Gary and I had it out once over the question of who bestows the robes. The three bedrock institutions of the Protestant American Experiment that gave us the men who wore those Three Robes have devolved into utter filth: Harvard, Yale and Princeton. The three seminaries that became the three universities that became our three judges: our legislature, our executive and of course, our Supreme judiciary. And we have meekly followed them like the sheep we are. We can blame it all on them, right?

No. We didn’t get to where we are today by means of one act, or one person. We’ve all played a part. It’s instructive I think to see how we are all woven together in this tapestry. The problem isn’t in the warp and the woof of the fabric. Rather, it’s in the image the tapestry has produced. And the image is Machu Picchu, writ large. (It’s art is often vividly pornographic.)

The Protestant Enlightenment has burned its candle at both ends. In their last flickering light, we have to decide if the Incas and Aztecs (the first American Experiment) were artists or demons. It’s too late to decide if we are better than they were. Because we have now surpassed them in all their bloodthirsty sex-crazed ways. The last institution standing against this spiritual and carnal leprosy is now under a full-scale assault. From within.

The Revolution is not yet complete, Komrade. But only because the one institution, the Catholic Church, that played no part in setting up either the first or second American Experiment is now the last bulwark against the debauched god who goes by the name of Reason. There is hope. There is always hope, if we believe. After all, this same institution destroyed the first American Experiment. Let’s hope it can do it again, before it destroys all of us.

It’s true. It was the Confessional State of Spain, through her imperfect Conquistadors, that stopped the slavery-for-sacrifice of the Aztecs, and the slavery-for-perversion of the Incas. But more importantly, it was the Mother of the Church that freed the people at Guadalupe from their fear of the return of their former Satanic Overlords.

Fear has now returned. A fear that these demons have returned, to claim in North America what they lost in the South. The white man doesn’t know how to handle this fear. Why? Because he doesn’t know the name of the demon. As any good exorcist knows, unless you know the demon’s name, you have no power over him.

What is the name of the demon that grips the Catholic Church? The same one that grips all of America, now that The Three Robes of The Second American Experiment have abandoned us? Simple, Pilgrim. Its name is Sexual Impurity. The same demon that possessed the Incas and the Aztecs in The First American Experiment. And let’s get one thing clear: we’re all part of the problem, even if it is only because of our silence. Read the written testimony of Archbishop Carlo Vigano in his indictment of his fellow Bishops and Cardinals at the highest levels of the Vatican, including the Pope today and tell me he has not lanced the boil by naming this demon. But notice also his sorrow for not having spoken sooner. Mea culpa.

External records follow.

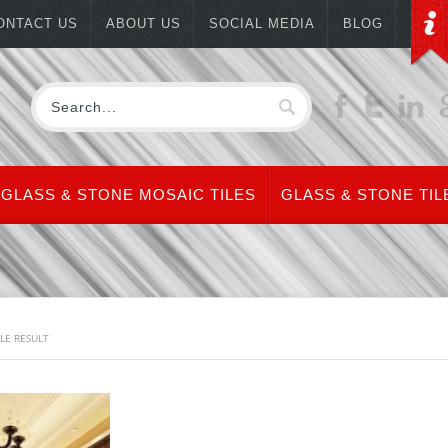
ONTACT US
ABOUT US
SOCIAL MEDIA
BLOG
GLASS & STONE MOSAIC TILES
GLASS & STONE TIL
LE RESULT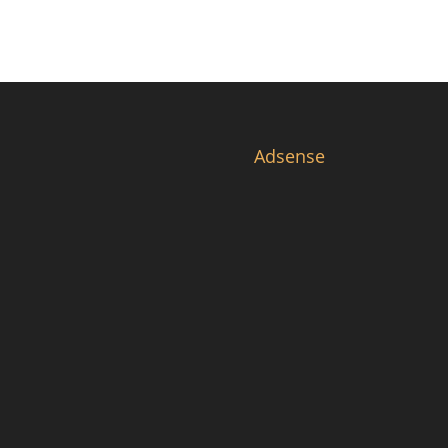
Adsense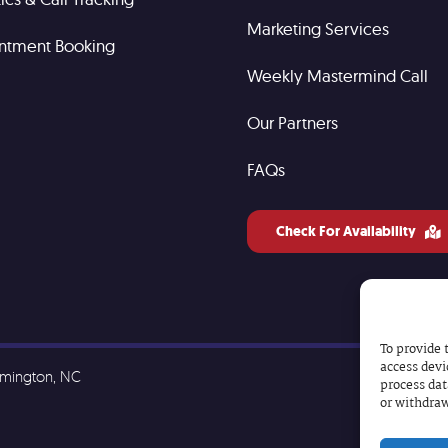
Marketing Services
ntment Booking
Weekly Mastermind Call
Our Partners
FAQs
Check For Availability
To provide 
access devi
lmington, NC
process dat
or withdraw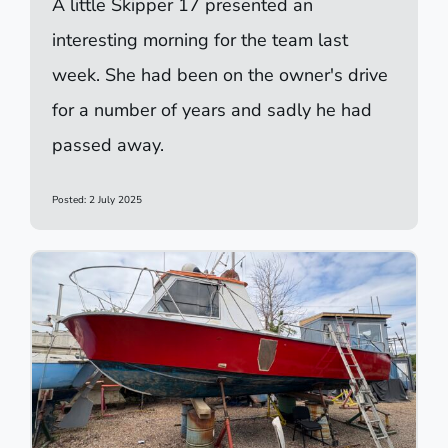
A little Skipper 17 presented an
interesting morning for the team last
week. She had been on the owner's drive
for a number of years and sadly he had
passed away.
Posted: 2 July 2025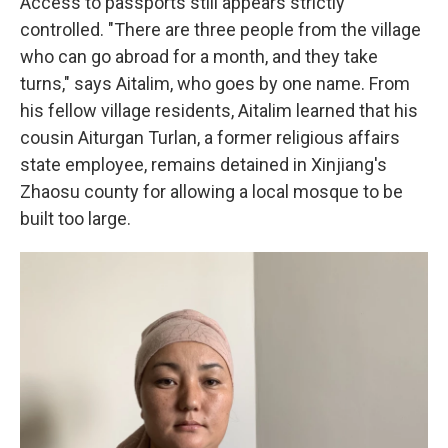
Access to passports still appears strictly
controlled. "There are three people from the village
who can go abroad for a month, and they take
turns," says Aitalim, who goes by one name. From
his fellow village residents, Aitalim learned that his
cousin Aiturgan Turlan, a former religious affairs
state employee, remains detained in Xinjiang's
Zhaosu county for allowing a local mosque to be
built too large.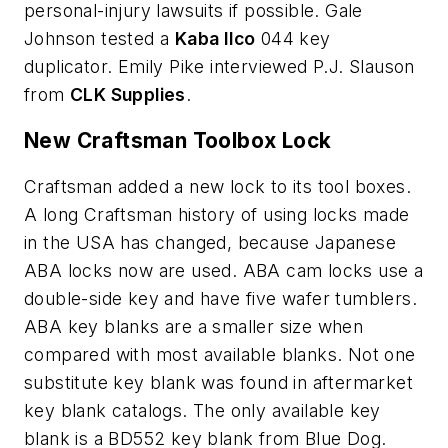
personal-injury lawsuits if possible. Gale
Johnson tested a
Kaba Ilco
044 key
duplicator. Emily Pike interviewed P.J. Slauson
from
CLK Supplies
.
New Craftsman Toolbox Lock
Craftsman added a new lock to its tool boxes.
A long Craftsman history of using locks made
in the USA has changed, because Japanese
ABA locks now are used. ABA cam locks use a
double-side key and have five wafer tumblers.
ABA key blanks are a smaller size when
compared with most available blanks. Not one
substitute key blank was found in aftermarket
key blank catalogs. The only available key
blank is a BD552 key blank from Blue Dog.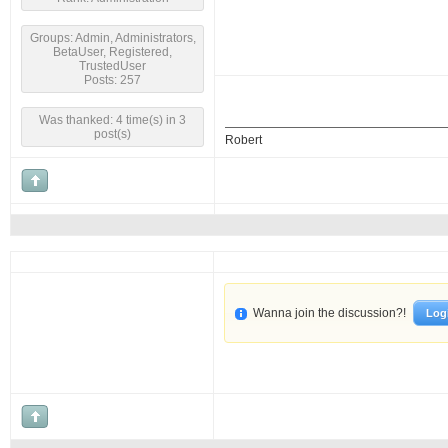
Groups: Admin, Administrators,
BetaUser, Registered,
TrustedUser
Posts: 257
Was thanked: 4 time(s) in 3
post(s)
Robert
Wanna join the discussion?!
Log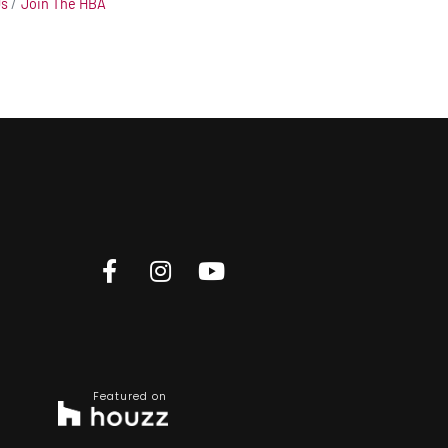
Us
Join The HBA
Featured on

What was the door the demon entered in by? By the Faustian bargain we in the West made: let us physically kill our children, and we will let you spiritually kill the ones who survived their conception and birth. Contraception and abortion amongst the sheep, in exchange for Homosexuality amongst the shepherds.

What then will be the sign of the demon’s departure? That I cannot say, only because we do not know the particular fortuna each of us has consumed in our acceptance of this cursed bargain. Thus, there cannot be a single answer to this question. We each have willingly ingested something, in some fashion, knowingly or not. While we won’t know what physical object to look for upon the demon’s departure, there will be a clear sign that he has departed. We will start having babies again. And we will start to protect them from spiritual evil again. The world will get friendlier to babies. And more hostile to abortionists and homosexuals.

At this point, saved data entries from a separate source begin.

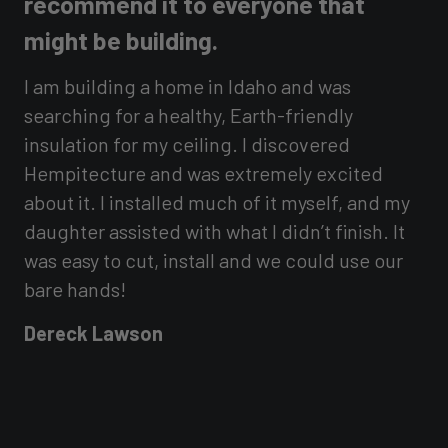
recommend it to everyone that
i
might be building.
s
I am building a home in Idaho and was
T
of
searching for a healthy, Earth-friendly
t
insulation for my ceiling. I discovered
t
Hempitecture and was extremely excited
i
about it. I installed much of it myself, and my
e
daughter assisted with what I didn’t finish. It
a
was easy to cut, install and we could use our
D
bare hands!
Dereck Lawson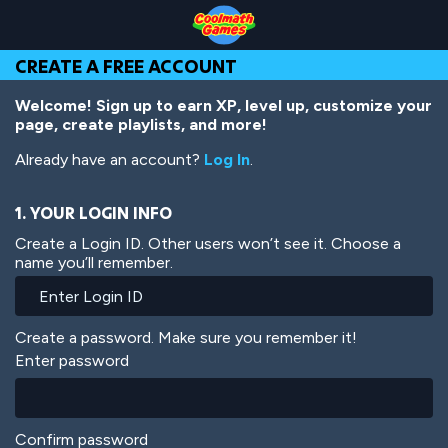
Skip
Skip
Skip
Skip
Skip
to
to
to
to
to
Top
Navigation
Main
Footer
main
CREATE A FREE ACCOUNT
of
Content
content
Page
Welcome! Sign up to earn XP, level up, customize your
page, create playlists, and more!
Already have an account?
Log In
.
1. YOUR LOGIN INFO
Create a Login ID. Other users won’t see it. Choose a
name you’ll remember.
Create a password. Make sure you remember it!
Enter password
Confirm password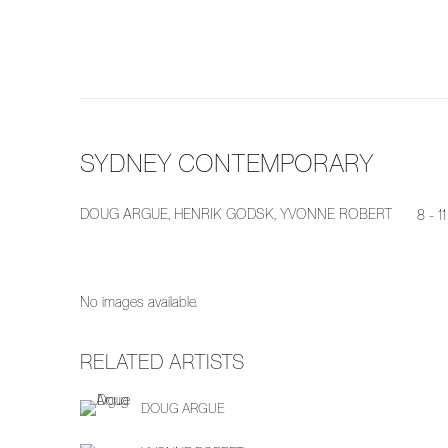
SYDNEY CONTEMPORARY
DOUG ARGUE, HENRIK GODSK, YVONNE ROBERT
8 - 
No images available.
RELATED ARTISTS
DOUG ARGUE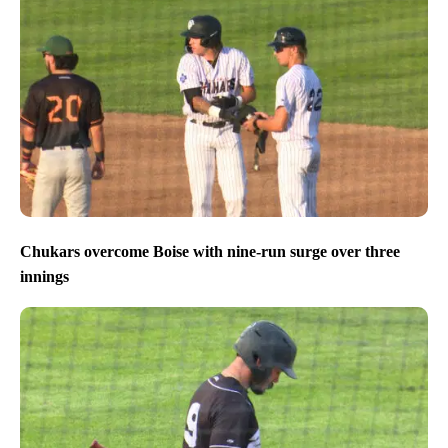
Chukars overcome Boise with nine-run surge over three
innings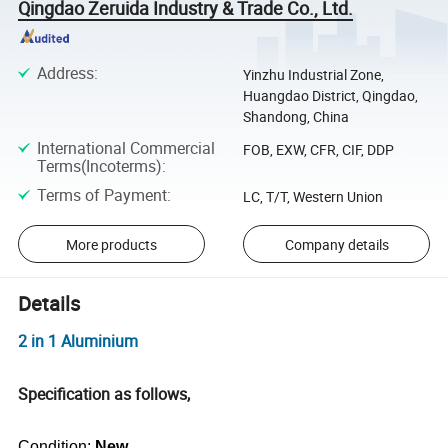
Qingdao Zeruida Industry & Trade Co., Ltd.
Address
:
Yinzhu Industrial Zone,
Huangdao District, Qingdao,
Shandong, China
International Commercial
FOB, EXW, CFR, CIF, DDP
Terms(Incoterms)
:
Terms of Payment
:
LC, T/T, Western Union
More products
Company details
Details
2 in 1 Aluminium
Specification as follows,
Condition:
New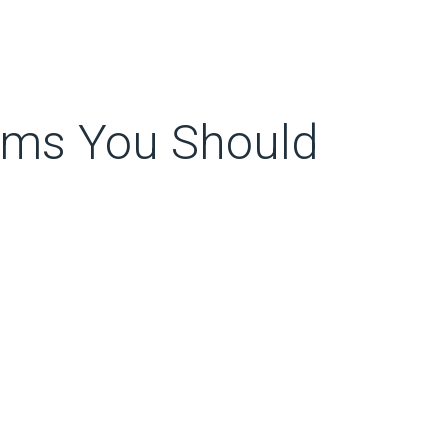
oms You Should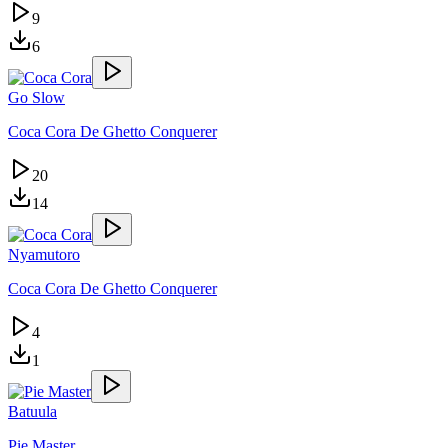
9
6
Go Slow
Coca Cora De Ghetto Conquerer
20
14
Nyamutoro
Coca Cora De Ghetto Conquerer
4
1
Batuula
Pie Master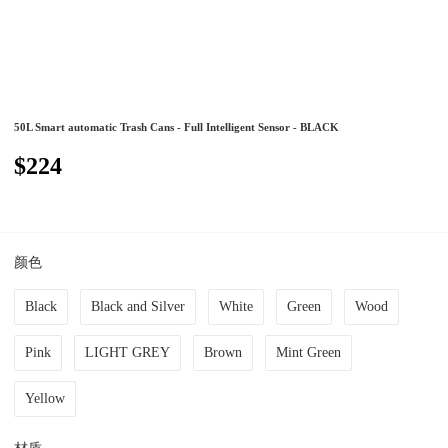
50L Smart automatic Trash Cans - Full Intelligent Sensor - BLACK
$224
颜色
Black
Black and Silver
White
Green
Wood
Pink
LIGHT GREY
Brown
Mint Green
Yellow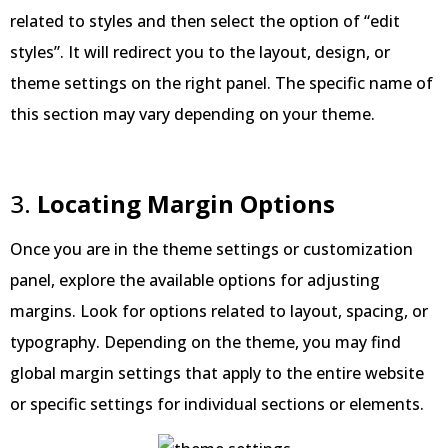
related to styles and then select the option of “edit
styles”. It will redirect you to the layout, design, or
theme settings on the right panel. The specific name of
this section may vary depending on your theme.
3.
Locating Margin Options
Once you are in the theme settings or customization
panel, explore the available options for adjusting
margins. Look for options related to layout, spacing, or
typography. Depending on the theme, you may find
global margin settings that apply to the entire website
or specific settings for individual sections or elements.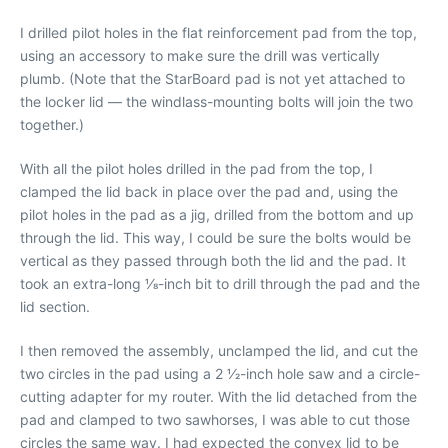
I drilled pilot holes in the flat reinforcement pad from the top,
using an accessory to make sure the drill was vertically
plumb. (Note that the StarBoard pad is not yet attached to
the locker lid — the windlass-mounting bolts will join the two
together.)
With all the pilot holes drilled in the pad from the top, I
clamped the lid back in place over the pad and, using the
pilot holes in the pad as a jig, drilled from the bottom and up
through the lid. This way, I could be sure the bolts would be
vertical as they passed through both the lid and the pad. It
took an extra-long 1⁄8-inch bit to drill through the pad and the
lid section.
I then removed the assembly, unclamped the lid, and cut the
two circles in the pad using a 2 1⁄2-inch hole saw and a circle-
cutting adapter for my router. With the lid detached from the
pad and clamped to two sawhorses, I was able to cut those
circles the same way. I had expected the convex lid to be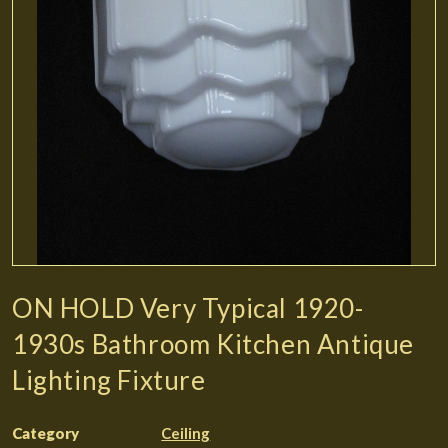
ON HOLD Very Typical 1920-
1930s Bathroom Kitchen Antique
Lighting Fixture
Category
Ceiling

Or is the real problem is Clericalism? That’s exactly what the pushers of The French Revolution accused the Church of when she refused to follow the world in its lust. The revolutionaries said that the people (and thus, the State) gave too much deference to the clerics in their insistence that the sheep not eat of the poisoned plants that grew outside their pastures. Now, in a desperate attempt to again deflect attention from the true root of the problem, these Clerics at the top of this dung heap of homosexuality accuse the people of deferring too much to their poor clerics, who are then tempted beyond their spiritual strength to abuse their power of authority over their seductive sheep. Amazing, eh? We truly are part of the problem. Just not that part.

Let’s call all of this LGBT-ABC-XYZ crap by its real name of Sexual Impurity. And all of the actions taken in that name can be boiled down to one letter, instead of the Qwerty Keyboard that never ends. What is that letter? The letter is A. As in Auto-Sexual. Let’s be honest. The key word is Auto. Self. It’s all about ME! And whatever I do is meant to satisfy only me! That’s reality.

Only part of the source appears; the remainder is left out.